Information provided →
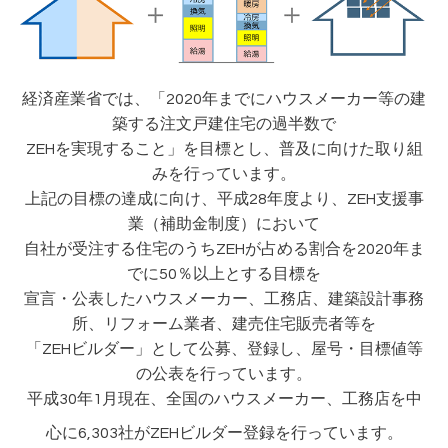
経済産業省では、「2020年までにハウスメーカー等の建
築する注文戸建住宅の過半数で
ZEHを実現すること」を目標とし、普及に向けた取り組
みを行っています。
上記の目標の達成に向け、平成28年度より、ZEH支援事
業（補助金制度）において
自社が受注する住宅のうちZEHが占める割合を2020年ま
でに50％以上とする目標を
宣言・公表したハウスメーカー、工務店、建築設計事務
所、リフォーム業者、建売住宅販売者等を
「ZEHビルダー」として公募、登録し、屋号・目標値等
の公表を行っています。
平成30年1月現在、全国のハウスメーカー、工務店を中
心に6,303社がZEHビルダー登録を行っています。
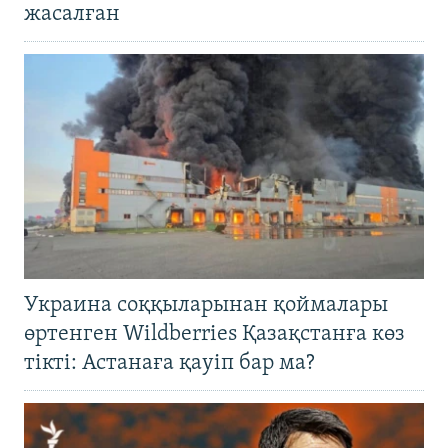
жасалған
Украина соққыларынан қоймалары
өртенген Wildberries Қазақстанға көз
тікті: Астанаға қауіп бар ма?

Problem requirements → The copy must reproduce every entry exactly while excluding all pictures.

Worked solution →
経済産業省では、「2020年までにハウスメーカー等の建
築する注文戸建住宅の過半数で
ZEHを実現すること」を目標とし、普及に向けた取り組
みを行っています。
上記の目標の達成に向け、平成28年度より、ZEH支援事
業（補助金制度）において
自社が受注する住宅のうちZEHが占める割合を2020年ま
でに50％以上とする目標を
宣言・公表したハウスメーカー、工務店、建築設計事務
所、リフォーム業者、建売住宅販売者等を
「ZEHビルダー」として公募、登録し、屋号・目標値等
の公表を行っています。
平成30年1月現在、全国のハウスメーカー、工務店を中
心に6,303社がZEHビルダー登録を行っています。
жасалған
Украина соққыларынан қоймалары
өртенген Wildberries Қазақстанға көз
тікті: Астанаға қауіп бар ма?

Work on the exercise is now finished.